Le responsable de la campagne de M. Obama faisait allusion à la volonté du camp Clinton de prendre en considération les résultats des primaires démocrates du Michigan et de Floride pour le décompte des délégués.

Ces primaires ont été remportées par Mme Clinton mais ont été invalidées par la direction du parti démocrate en raison d'un différend avec les instances locales du parti sur leur date d'organisation. Tous les candidats y compris Mme Clinton avaient accepté cette règle. Le nom de M. Obama n'apparaissait pas sur les bulletins de vote du Michigan.

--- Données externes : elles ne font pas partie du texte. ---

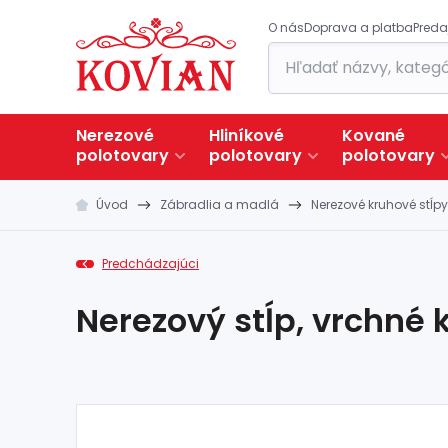
O nás
Doprava a platba
Preda
Nerezové
Hliníkové
Kované
polotovary
polotovary
polotovary
Úvod
Zábradlia a madlá
Nerezové kruhové stĺpy
Predchádzajúci
Nerezový stĺp, vrchné 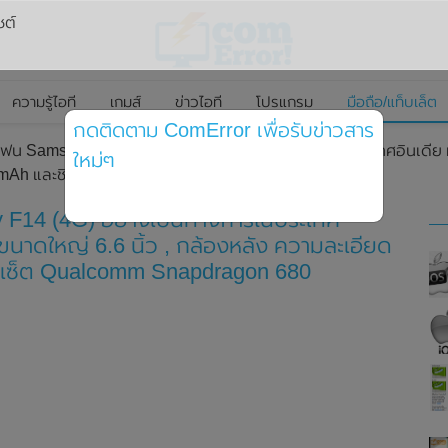
ซต์
ความรู้ไอที
เกมส์
ข่าวไอที
โปรแกรม
มือถือ/แท็บเล็ต
กดติดตาม ComError เพื่อรับข่าวสาร
ทโฟน Samsung Galaxy F14 (4G) อย่างเป็นทางการในประเทศอินเดีย
ใหม่ๆ
00mAh และชิปเซ็ต Qualcomm Snapdragon 680
 F14 (4G) อย่างเป็นทางการในประเทศ
าดใหญ่ 6.6 นิ้ว , กล้องหลัง ความละเอียด
ิปเซ็ต Qualcomm Snapdragon 680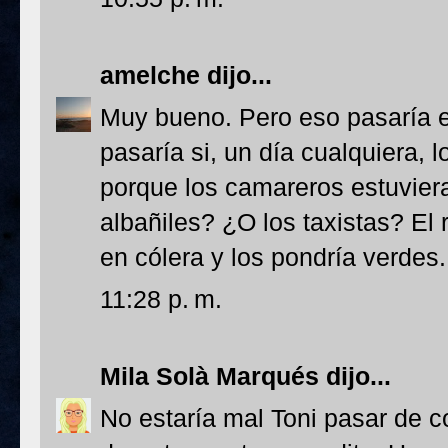
amelche
dijo...
Muy bueno. Pero eso pasaría e
pasaría si, un día cualquiera,
porque los camareros estuvier
albañiles? ¿O los taxistas? El
en cólera y los pondría verdes.
11:28 p. m.
Mila Solà Marqués
dijo...
No estaría mal Toni pasar de c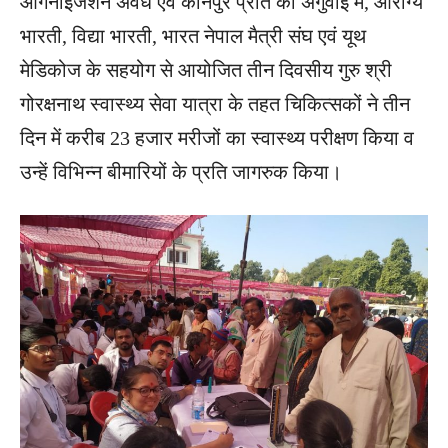
ऑर्गेनाइजेशन अवध एवं कानपुर प्रांत की अगुवाई में, आरोग्य
भारती, विद्या भारती, भारत नेपाल मैत्री संघ एवं यूथ
मेडिकोज के सहयोग से आयोजित तीन दिवसीय गुरु श्री
गोरक्षनाथ स्वास्थ्य सेवा यात्रा के तहत चिकित्सकों ने तीन
दिन में करीब 23 हजार मरीजों का स्वास्थ्य परीक्षण किया व
उन्हें विभिन्न बीमारियों के प्रति जागरुक किया।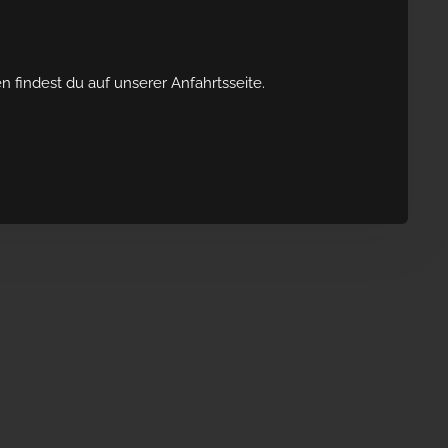
 findest du auf unserer Anfahrtsseite.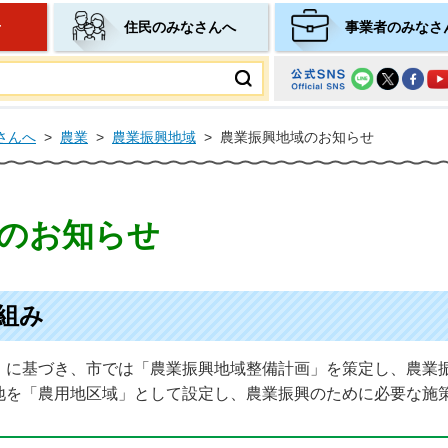
せ
住民のみなさんへ
事業者のみなさ
ムページ
さんへ
>
農業
>
農業振興地域
>
農業振興地域のお知らせ
のお知らせ
組み
」に基づき、市では「農業振興地域整備計画」を策定し、農業
地を「農用地区域」として設定し、農業振興のために必要な施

Mais Mme Clinton a changé d'avis. Elle a affirmé mardi qu'il ne fallait pas obtenir au moins 2.025 délégués pour remporter l'investiture mais 2.209. Une réunion du parti démocrate doit avoir lieu à ce sujet fin mai à Washington.

"Nous savons qui sera le candidat démocrate, et personne ne peut le contester", a affirmé Tim Russert, un journaliste politique vedette de la chaîne NBC. Son confrère de la chaîne ABC George Stephanopoulos a estimé de son côté que de nombreux "super délégués" allaient incessamment apporter leur soutien à Barack Obama "par groupe de trois, quatre, cinq à la fois et la course à l'investiture va être bouclée".

La plupart des médias américains notaient que le discours de M. Obama mardi soir à Raleigh avait les accents du discours prononcé en général par un candidat après avoir reçu l'investiture. M. Obama a défendu "l'Amérique qu'il aime" et plaidé pour l'unité des démocrates et au-delà de tous les Américains.